La domanda non è nuova, per quanto mi riguarda: alla fine di un èra calcisticamente geologica, quando una maglia sarà stata davvero l’ultima, quanti tifosi romanisti potranno dire di essersi meritati, davvero, Francesco Totti?
La domanda era pertinente già prima, lo è a maggior ragione dopo ieri pomeriggio, quando una percentuale non irrisoria di tifosi si è precipitata alla tastiera o al telefono per criticare, stigmatizzare, prendere le distanze dalle parole del Capitano.
Che poi, letteralmente, si riducono a una: ultima. A proposito della maglia destinata a rimanere storica per una serie di ragioni che dovrebbero far riflettere, al di là dell’interesse dei collezionisti.
Non era il contesto adatto, non serviva un’uscita del genere, è stato provocatorio, non si è comportato da capitano…Questi, in sintesi, i giudizi contro la sua dichiarazione al momento in cui ha indossato l’inedita casacca.
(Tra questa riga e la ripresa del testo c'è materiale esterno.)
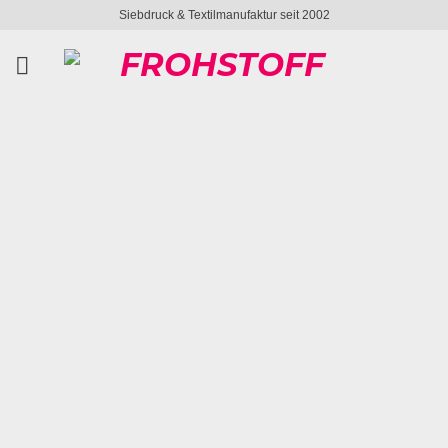
Zum
Siebdruck & Textilmanufaktur seit 2002
Inhalt
springen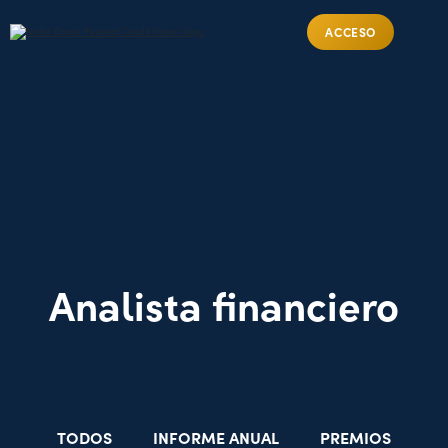
ACCESO
Analista financiero
TODOS
INFORME ANUAL
PREMIOS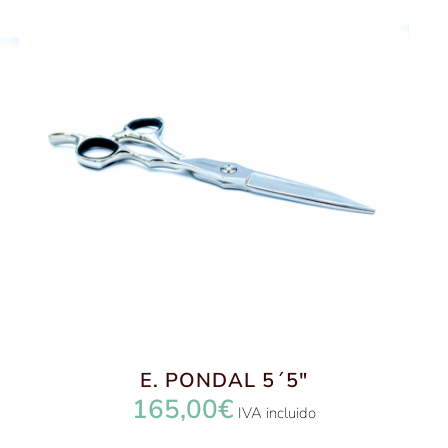
E. PONDAL 5´5″
165,00
€
IVA incluido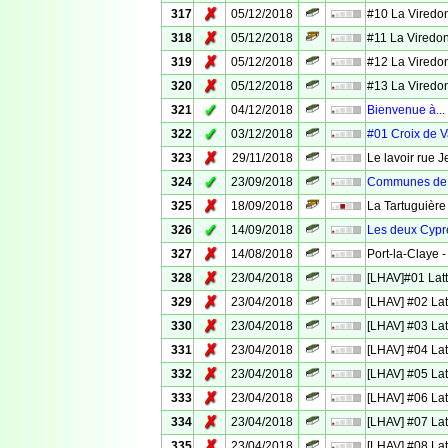
✗
317
05/12/2018
#10 La Viredo
✗
318
05/12/2018
#11 La Viredo
✗
319
05/12/2018
#12 La Viredo
✗
320
05/12/2018
#13 La Viredo
✓
321
04/12/2018
Bienvenue à...
✓
322
03/12/2018
#01 Croix de 
✗
323
29/11/2018
Le lavoir rue 
✓
324
23/09/2018
Communes de 
✗
325
18/09/2018
La Tartuguière
✓
326
14/09/2018
Les deux Cyprè
✗
327
14/08/2018
Port-la-Claye -
✗
328
23/04/2018
[LHAV]#01 Latt
✗
329
23/04/2018
[LHAV] #02 Lat
✗
330
23/04/2018
[LHAV] #03 Lat
✗
331
23/04/2018
[LHAV] #04 Lat
✗
332
23/04/2018
[LHAV] #05 Lat
✗
333
23/04/2018
[LHAV] #06 Lat
✗
334
23/04/2018
[LHAV] #07 Lat
✗
335
23/04/2018
[LHAV] #08 Lat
Tra l’altro, molti degli stessi che deplorarono il comportamento che la Juve ebbe con Del Piero a suo tempo, ieri magicamente hanno iniziato a portare come esempio proprio la fredda logica degli Agnelli e il silenzio composto dell’ex capitano bianconero.
A forza di parteggiare per i vari “campanili” interni alla pubblica opinione giallorossa, abbiamo finito per dissacrare pure l’unico simbolo che conserva la forza di essere aggregante, di riunire tutti sotto il suo ombrello ideale. Con i fatti, ancora e non solo con la storia.
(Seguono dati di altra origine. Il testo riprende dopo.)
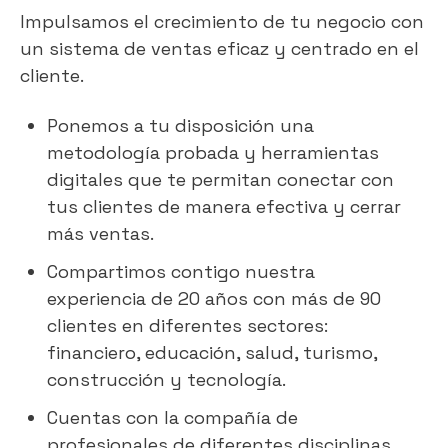
Impulsamos el crecimiento de tu negocio con
un sistema de ventas eficaz y centrado en el
cliente.
Ponemos a tu disposición una
metodología probada y herramientas
digitales que te permitan conectar con
tus clientes de manera efectiva y cerrar
más ventas.
Compartimos contigo nuestra
experiencia de 20 años con más de 90
clientes en diferentes sectores:
financiero, educación, salud, turismo,
construcción y tecnología.
Cuentas con la compañía de
profesionales de diferentes disciplinas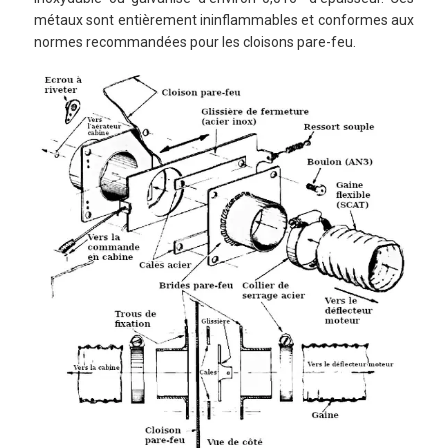
métaux sont entièrement ininflammables et conformes aux
normes recommandées pour les cloisons pare-feu.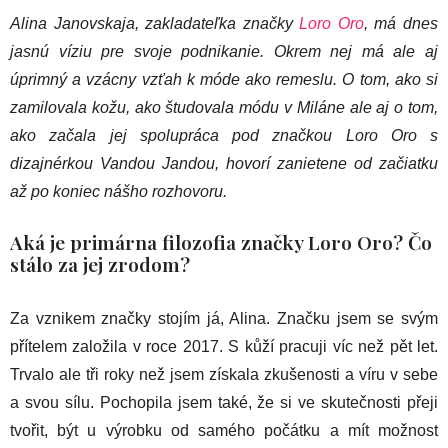
Alina Janovskaja, zakladateľka značky
Loro Oro
, má dnes
jasnú víziu pre svoje podnikanie. Okrem nej má ale aj
úprimný a vzácny vzťah k móde ako remeslu. O tom, ako si
zamilovala kožu, ako študovala módu v Miláne ale aj o tom,
ako začala jej spolupráca pod značkou Loro Oro s
dizajnérkou Vandou Jandou, hovorí zanietene od začiatku
až po koniec nášho rozhovoru.
Aká je primárna filozofia značky Loro Oro? Čo
stálo za jej zrodom?
Za vznikem značky stojím já, Alina. Značku jsem se svým
přítelem založila v roce 2017. S kůží pracuji víc než pět let.
Trvalo ale tři roky než jsem získala zkušenosti a víru v sebe
a svou sílu. Pochopila jsem také, že si ve skutečnosti přeji
tvořit, být u výrobku od samého počátku a mít možnost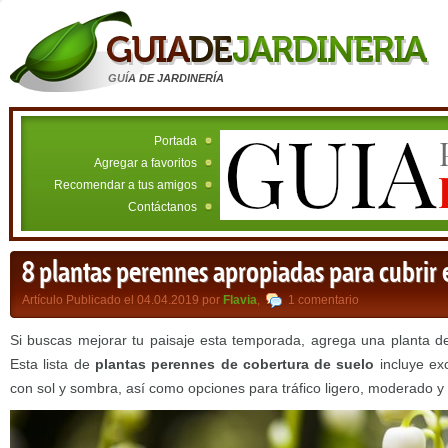
GUÍA DE JARDINERÍA
Portada
Agregar a favoritos
Recomendar a tus amigos
Contáctanos
8 plantas perennes apropiadas para cubrir 
Artículo Publicado el 04.04.2019 por
Flavia
,
1 comentario
Si buscas mejorar tu paisaje esta temporada, agrega una planta de 
Esta lista de
plantas perennes de cobertura de suelo
incluye ex
con sol y sombra, así como opciones para tráfico ligero, moderado y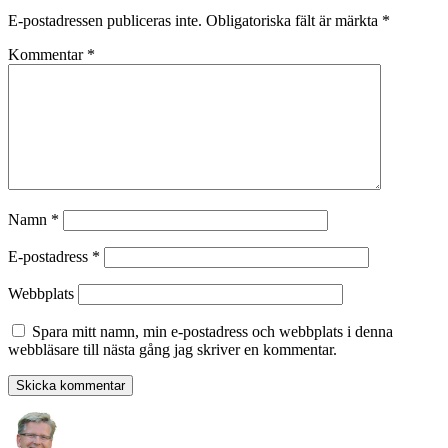
E-postadressen publiceras inte.
Obligatoriska fält är märkta
*
Kommentar
*
Namn
*
E-postadress
*
Webbplats
Spara mitt namn, min e-postadress och webbplats i denna
webbläsare till nästa gång jag skriver en kommentar.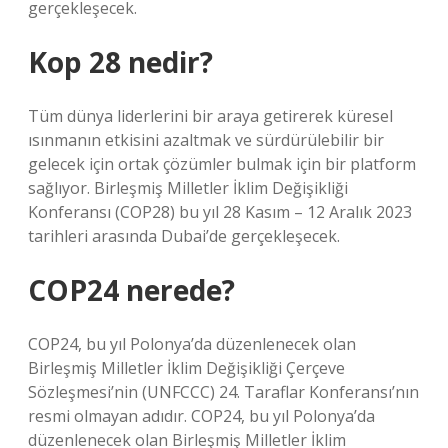
gerçekleşecek.
Kop 28 nedir?
Tüm dünya liderlerini bir araya getirerek küresel
ısınmanın etkisini azaltmak ve sürdürülebilir bir
gelecek için ortak çözümler bulmak için bir platform
sağlıyor. Birleşmiş Milletler İklim Değişikliği
Konferansı (COP28) bu yıl 28 Kasım – 12 Aralık 2023
tarihleri ​​arasında Dubai’de gerçekleşecek.
COP24 nerede?
COP24, bu yıl Polonya’da düzenlenecek olan
Birleşmiş Milletler İklim Değişikliği Çerçeve
Sözleşmesi’nin (UNFCCC) 24. Taraflar Konferansı’nın
resmi olmayan adıdır. COP24, bu yıl Polonya’da
düzenlenecek olan Birleşmiş Milletler İklim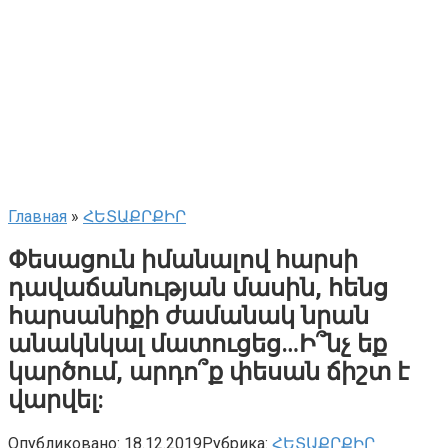
Главная
»
ՀԵՏԱՔՐՔԻՐ
Փեսացուն իմանալով հարսի
դավաճանության մասին, հենց
հարսանիքի ժամանակ նրան
անակնկալ մատուցեց…Ի՞նչ եք
կարծում, արդո՞ք փեսան ճիշտ է
վարվել:
Опубликовано:
18.12.2019
Рубрика:
ՀԵՏԱՔՐՔԻՐ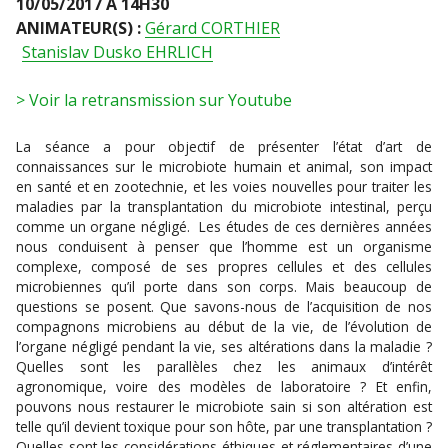
10/05/2017 À 14H30
ANIMATEUR(S) :
Gérard CORTHIER
Stanislav Dusko EHRLICH
> Voir la retransmission sur Youtube
La séance a pour objectif de présenter l’état d’art de
connaissances sur le microbiote humain et animal, son impact
en santé et en zootechnie, et les voies nouvelles pour traiter les
maladies par la transplantation du microbiote intestinal, perçu
comme un organe négligé. Les études de ces dernières années
nous conduisent à penser que l’homme est un organisme
complexe, composé de ses propres cellules et des cellules
microbiennes qu’il porte dans son corps. Mais beaucoup de
questions se posent. Que savons-nous de l’acquisition de nos
compagnons microbiens au début de la vie, de l’évolution de
l’organe négligé pendant la vie, ses altérations dans la maladie ?
Quelles sont les parallèles chez les animaux d’intérêt
agronomique, voire des modèles de laboratoire ? Et enfin,
pouvons nous restaurer le microbiote sain si son altération est
telle qu’il devient toxique pour son hôte, par une transplantation ?
Quelles sont les considérations éthiques et réglementaires d’une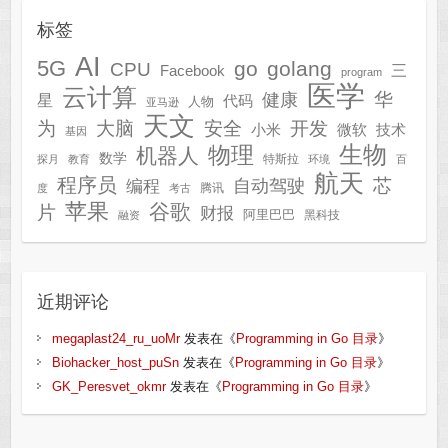
标签
AI
5G
go
golang
CPU
三
Facebook
program
医学
云计算
华
健康
星
代码
人物
亚马逊
天文
为
开发
大脑
安全
技术
小米
微软
基因
生物
物理
机器人
数学
特斯拉
探月
教育
环境
百
航天
程序员
芯
自动驾驶
编程
腾讯
度
考古
苹果
谷歌
片
财报
阿里巴巴
黑科技
融资
近期评论
megaplast24_ru_uoMr
发表在《
Programming in Go 目录
》
Biohacker_host_puSn
发表在《
Programming in Go 目录
》
GK_Peresvet_okmr
发表在《
Programming in Go 目录
》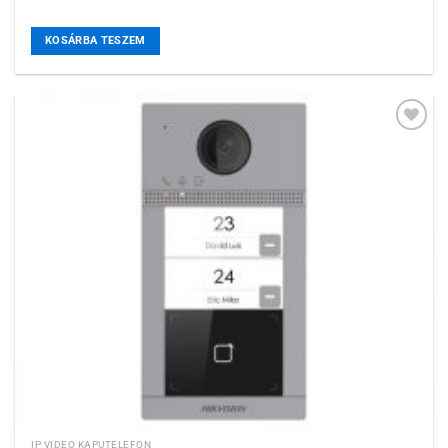
KOSÁRBA TESZEM
Hozzáadás a
kívánságlistához
IP VIDEO KAPUTELEFON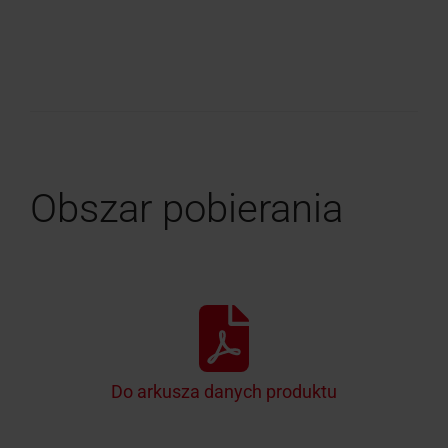
Obszar pobierania
Do arkusza danych produktu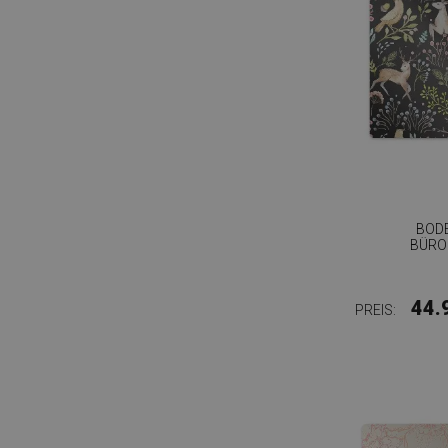
BOD
BÜRO
44.
PREIS:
Viene il sospetto che lo si aspetti anche al varco dell’inevitabile e per ora scongiurato calo di forma.
Totti per quanto ci riguarda va ascoltato sempre, a maggior ragione se le parole sono poche o una soltanto.
Non si può pretendere che funga da simbolo a giorni alterni, che faccia da scudo con l’amore che muove ai ritardi dirigenziali, quando poi è la dirigenza stessa a mettere in discussione, anche solo con ritardi e silenzi, il suo essere parafulmine di ogni situazione.